Penetration of moxifloxacin into healthy and inflamed subcutaneous adipose tissues in humans.

The present study addressed the ability of moxifloxacin to penetrate into healthy and inflamed subcutaneous adipose tissues in 12 patients with soft tissue infections (STIs). Penetration of moxifloxacin into the interstitial space fluid of healthy and inflamed subcutaneous adipose tissues was measured by use of in vivo microdialysis following administration of a single intravenous dosage of 400 mg in six diabetic and six nondiabetic patients with STIs. For the entire study population, the mean time-concentration profile of free moxifloxacin in plasma was identical to the time-concentration profile of free moxifloxacin in tissue (P was not significant).

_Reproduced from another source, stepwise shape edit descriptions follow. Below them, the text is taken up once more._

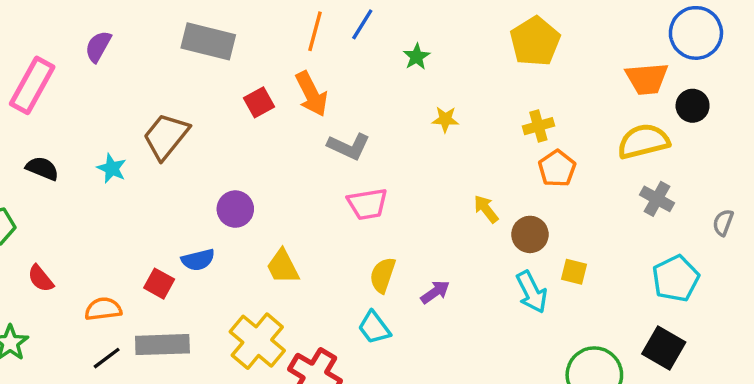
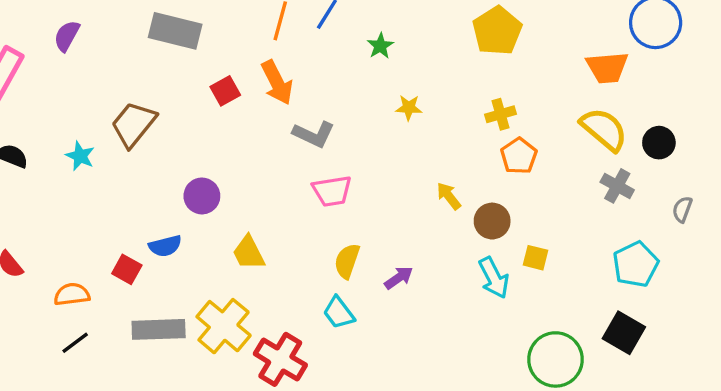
black circle: (693, 106) -> (659, 143), moved
yellow semicircle: (643, 141) -> (604, 129), turned 54
gray rectangle: (162, 345) -> (159, 329), moved

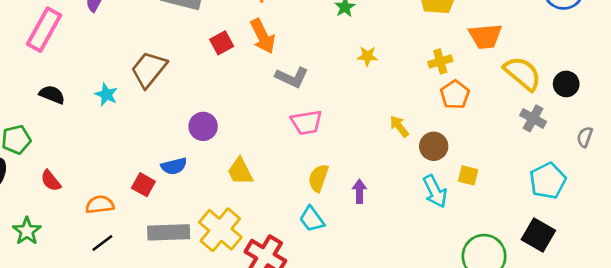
orange trapezoid: (607, 68) -> (485, 36), moved
purple arrow: (399, 278) -> (359, 191), turned -55

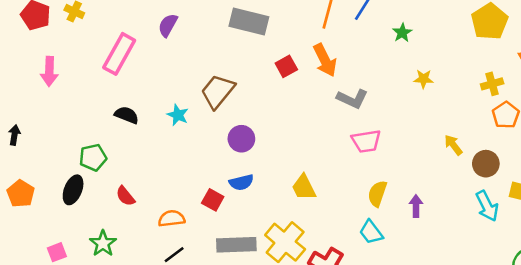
purple circle: (203, 126) -> (241, 139), moved

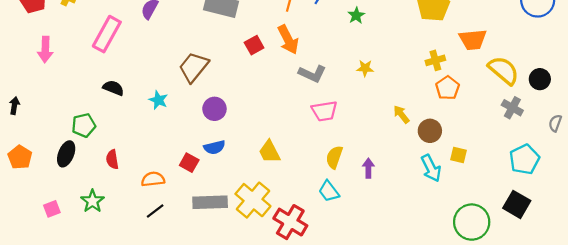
yellow star: (423, 79) -> (365, 68), moved
cyan star: (178, 115) -> (158, 100), moved
red semicircle: (125, 196) -> (112, 159), turned 30

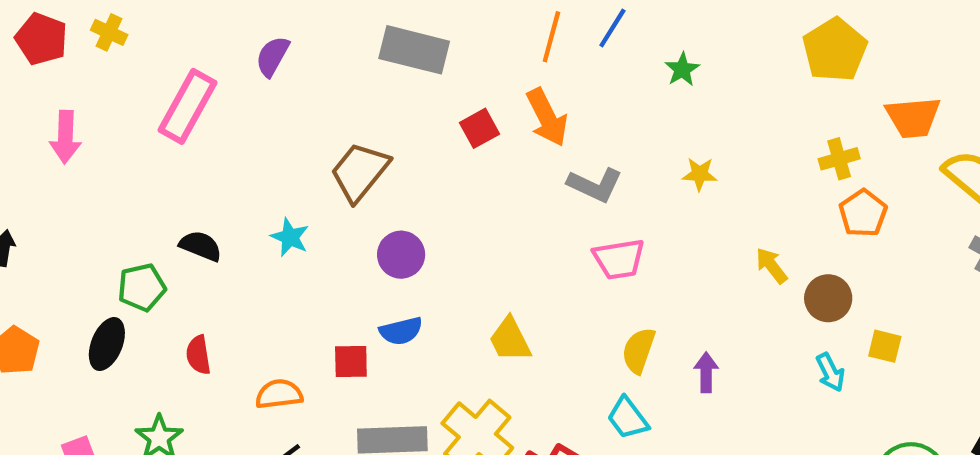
black semicircle: (113, 88) -> (201, 246), moved
red square: (189, 163) -> (351, 361), turned -30
cyan arrow: (431, 168) -> (830, 372), size x0.7

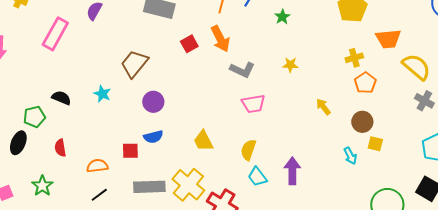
brown circle: (828, 298) -> (362, 122), moved
yellow semicircle: (639, 351) -> (248, 150), moved
purple arrow: (706, 372) -> (292, 171), moved, size x1.5

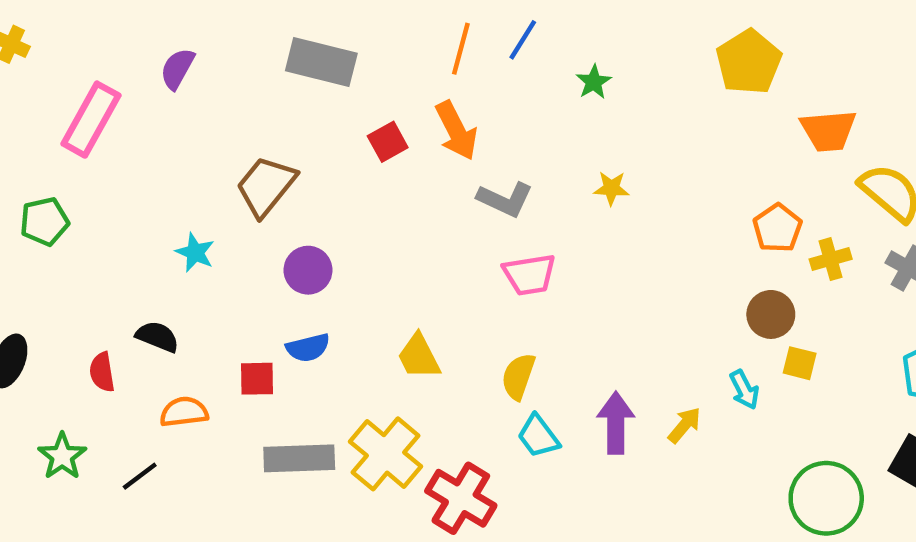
yellow cross: (354, 58) -> (831, 259), moved
black semicircle: (61, 98) -> (157, 337), moved
yellow arrow: (323, 107) -> (684, 425), moved, turned 78
green pentagon: (34, 117) -> (44, 221), moved
black line: (99, 195) -> (140, 476), moved

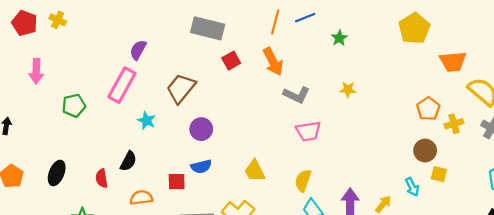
blue line: (523, 40) -> (305, 18), turned 36
purple semicircle: (177, 69) -> (138, 50), moved
pink rectangle: (91, 120) -> (122, 85), moved
red square: (388, 142) -> (231, 61), moved
black semicircle: (157, 337) -> (128, 161), turned 96

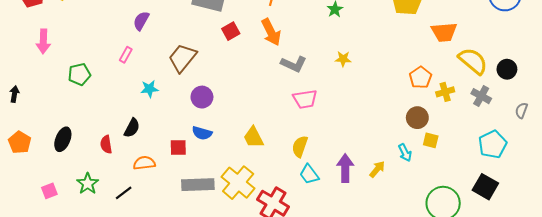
pink rectangle: (122, 85) -> (126, 55), size x0.5
cyan star: (147, 121) -> (149, 89), turned -30
blue semicircle: (201, 167) -> (202, 133), turned 30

For healthy and inflamed adipose tissues for the diabetic subgroup, the mean moxifloxacin areas under the concentration-time curves (AUCs) from 0 to 8 h (AUC(0-8)s) were 8.1 +/- 7.1 and 3.7 +/- 1.9 mg.h/liter, respectively (P was not significant). The ratios of the mean AUC(0-8) for inflamed tissue/AUC(0-8) for free moxifloxacin in plasma were 0.5 +/- 0.4 for diabetic patients and 1.2 +/- 0.8 for nondiabetic patients (P was not significant). The ratios of the AUCs from 0 to 24 h for free moxifloxacin in plasma/MIC at which 90% of isolates are inhibited were >58 and 121 h for Streptococcus species and methicillin-sensitive Staphylococcus aureus, respectively. Concentrations of moxifloxacin effective against clinically relevant bacterial strains are reached in plasma and in inflamed and healthy adipose tissues. Thus, the pharmacokinetics of moxifloxacin in tissue and plasma support its use for the treatment of STIs in diabetic and nondiabetic patients.[1]

References

  1. Penetration of moxifloxacin into healthy and inflamed subcutaneous adipose tissues in humans. Joukhadar, C., Stass, H., Müller-Zellenberg, U., Lackner, E., Kovar, F., Minar, E., Müller, M. Antimicrob. Agents Chemother. (2003) [Pubmed]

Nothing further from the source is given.